> **Data under study**:
:::

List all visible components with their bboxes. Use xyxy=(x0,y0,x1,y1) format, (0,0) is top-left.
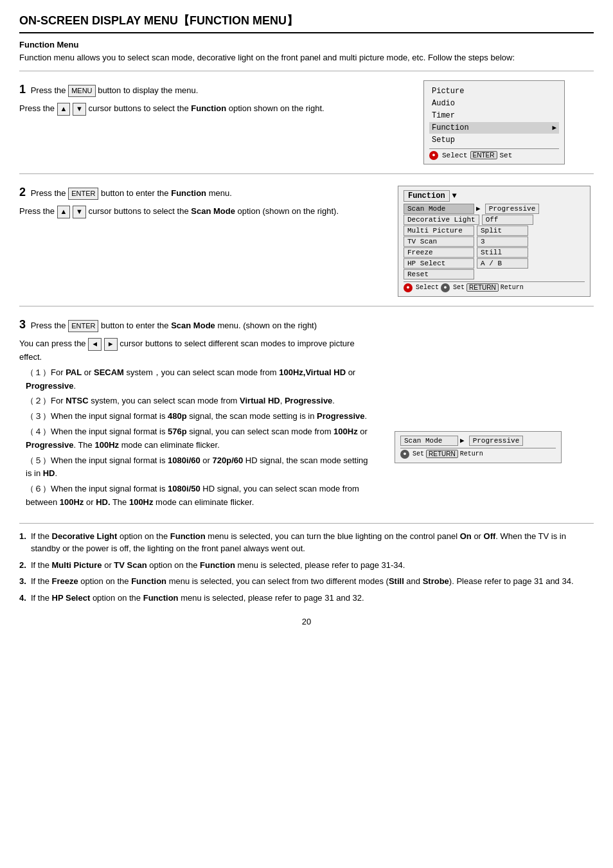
osd-fn-return-text: Return xyxy=(501,284,524,291)
note-1: 1. If the Decorative Light option on the… xyxy=(19,530,594,555)
return-badge-2: RETURN xyxy=(426,450,458,458)
osd-fn-tvscan-value: 3 xyxy=(477,236,528,247)
step-3-text: 3 Press the ENTER button to enter the Sc… xyxy=(19,315,375,509)
step-3-body-2: （１）For PAL or SECAM system，you can selec… xyxy=(26,366,375,393)
step-3-body-4: （３）When the input signal format is 480p … xyxy=(26,410,375,423)
osd-fn-deco-label: Decorative Light xyxy=(404,215,479,225)
note-num-3: 3. xyxy=(19,575,31,588)
osd-fn-hp-value: A / B xyxy=(477,258,528,269)
section-name: Function Menu xyxy=(19,40,594,49)
osd-fn-row-freeze: Freeze Still xyxy=(404,247,585,258)
step-3-body-3: （２）For NTSC system, you can select scan … xyxy=(26,394,375,408)
menu-key: MENU xyxy=(68,85,95,98)
note-text-2: If the Multi Picture or TV Scan option o… xyxy=(31,559,405,572)
osd-item-timer: Timer xyxy=(429,110,559,121)
osd-fn-freeze-value: Still xyxy=(477,247,528,258)
osd-scan-set-text: Set xyxy=(413,450,424,457)
osd-scan-value: Progressive xyxy=(469,436,524,446)
step-2-instruction: 2 Press the ENTER button to enter the Fu… xyxy=(19,183,375,202)
osd-fn-multi-value: Split xyxy=(477,226,528,236)
note-3: 3. If the Freeze option on the Function … xyxy=(19,575,594,588)
enter-badge: ENTER xyxy=(470,151,497,159)
osd-status-bar-1: ● Select ENTER Set xyxy=(429,148,559,160)
step-2-row: 2 Press the ENTER button to enter the Fu… xyxy=(19,173,594,306)
osd-function-title: Function xyxy=(404,190,450,202)
osd-fn-row-multi: Multi Picture Split xyxy=(404,226,585,236)
osd-fn-hp-label: HP Select xyxy=(404,258,474,269)
note-4: 4. If the HP Select option on the Functi… xyxy=(19,592,594,605)
osd-fn-scan-value: Progressive xyxy=(485,204,540,214)
osd-scan-mode-row: Scan Mode ▶ Progressive xyxy=(400,436,556,446)
osd-scan-arrow: ▶ xyxy=(460,436,465,445)
step-1-osd: Picture Audio Timer Function ▶ Setup ● S… xyxy=(395,80,594,164)
circle-select-icon: ● xyxy=(404,283,413,292)
osd-function-header: Function ▼ xyxy=(404,190,585,202)
osd-function-arrow: ▶ xyxy=(552,123,556,132)
step-2-menu-box: Function ▼ Scan Mode ▶ Progressive Decor… xyxy=(398,186,591,297)
step-1-left: 1 Press the MENU button to display the m… xyxy=(19,80,382,164)
osd-header-down-arrow: ▼ xyxy=(452,191,457,200)
step-3-osd: Scan Mode ▶ Progressive ● Set RETURN Ret… xyxy=(395,315,594,463)
note-2: 2. If the Multi Picture or TV Scan optio… xyxy=(19,559,594,572)
osd-fn-freeze-label: Freeze xyxy=(404,247,474,258)
osd-item-picture: Picture xyxy=(429,85,559,97)
step-3-body-6: （５）When the input signal format is 1080i… xyxy=(26,454,375,481)
enter-key-2: ENTER xyxy=(68,188,98,200)
osd-fn-row-scan: Scan Mode ▶ Progressive xyxy=(404,204,585,214)
osd-fn-tvscan-label: TV Scan xyxy=(404,236,474,247)
osd-set-label: Set xyxy=(500,152,513,159)
circle-set-icon: ● xyxy=(441,283,450,292)
osd-fn-deco-value: Off xyxy=(482,215,533,225)
osd-scan-return-text: Return xyxy=(460,450,483,457)
osd-item-setup: Setup xyxy=(429,134,559,146)
step-3-row: 3 Press the ENTER button to enter the Sc… xyxy=(19,306,594,520)
down-cursor-key-2: ▼ xyxy=(73,206,86,218)
note-text-3: If the Freeze option on the Function men… xyxy=(31,575,574,588)
left-cursor-key: ◄ xyxy=(88,338,102,351)
osd-fn-select-text: Select xyxy=(416,284,439,291)
step-3-body-1: You can press the ◄ ► cursor buttons to … xyxy=(19,337,375,364)
osd-function-label: Function xyxy=(432,123,469,132)
step-number-2: 2 xyxy=(19,186,26,199)
right-cursor-key: ► xyxy=(104,338,118,351)
osd-item-function: Function ▶ xyxy=(429,122,559,134)
step-3-body-7: （６）When the input signal format is 1080i… xyxy=(26,483,375,509)
osd-select-label: Select xyxy=(442,152,468,159)
osd-fn-set-text: Set xyxy=(453,284,465,291)
step-3-instruction: 3 Press the ENTER button to enter the Sc… xyxy=(19,315,375,334)
osd-fn-scan-label: Scan Mode xyxy=(404,204,474,214)
page-title: ON-SCREEN DISPLAY MENU【FUNCTION MENU】 xyxy=(19,13,594,33)
circle-set-icon-2: ● xyxy=(400,450,409,459)
osd-fn-multi-label: Multi Picture xyxy=(404,226,474,236)
osd-fn-row-tvscan: TV Scan 3 xyxy=(404,236,585,247)
intro-text: Function menu allows you to select scan … xyxy=(19,51,594,64)
osd-fn-row-reset: Reset xyxy=(404,269,585,279)
step-number-1: 1 xyxy=(19,83,26,96)
step-1-menu-box: Picture Audio Timer Function ▶ Setup ● S… xyxy=(423,80,565,164)
osd-scan-label: Scan Mode xyxy=(400,436,458,446)
note-text-4: If the HP Select option on the Function … xyxy=(31,592,364,605)
step-number-3: 3 xyxy=(19,318,26,331)
down-cursor-key: ▼ xyxy=(73,103,86,116)
osd-fn-row-deco: Decorative Light Off xyxy=(404,215,585,225)
osd-fn-scan-arrow: ▶ xyxy=(476,204,481,213)
osd-status-bar-3: ● Set RETURN Return xyxy=(400,448,556,459)
osd-fn-reset-label: Reset xyxy=(404,269,474,279)
enter-key-3: ENTER xyxy=(68,320,98,333)
note-text-1: If the Decorative Light option on the Fu… xyxy=(31,530,594,555)
step-3-menu-box: Scan Mode ▶ Progressive ● Set RETURN Ret… xyxy=(395,431,562,463)
up-cursor-key-2: ▲ xyxy=(57,206,71,218)
circle-red-icon: ● xyxy=(429,151,438,160)
step-3-left: 3 Press the ENTER button to enter the Sc… xyxy=(19,315,382,511)
step-1-instruction: 1 Press the MENU button to display the m… xyxy=(19,80,375,99)
return-badge: RETURN xyxy=(466,283,499,292)
step-1-row: 1 Press the MENU button to display the m… xyxy=(19,71,594,173)
step-2-left: 2 Press the ENTER button to enter the Fu… xyxy=(19,183,382,297)
page-number: 20 xyxy=(19,617,594,626)
step-2-osd: Function ▼ Scan Mode ▶ Progressive Decor… xyxy=(395,183,594,297)
osd-item-audio: Audio xyxy=(429,98,559,109)
step-1-instruction2: Press the ▲ ▼ cursor buttons to select t… xyxy=(19,102,375,116)
up-cursor-key: ▲ xyxy=(57,103,71,116)
notes-section: 1. If the Decorative Light option on the… xyxy=(19,523,594,605)
note-num-4: 4. xyxy=(19,592,31,605)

:::

> **Exercise aim**:
Of the lines above, copy each that contains "Audio".

> **Your response**:
step-1-osd: Picture Audio Timer Function ▶ Setup ● S… xyxy=(395,80,594,164)
step-1-menu-box: Picture Audio Timer Function ▶ Setup ● S… xyxy=(423,80,565,164)
osd-item-audio: Audio xyxy=(429,98,559,109)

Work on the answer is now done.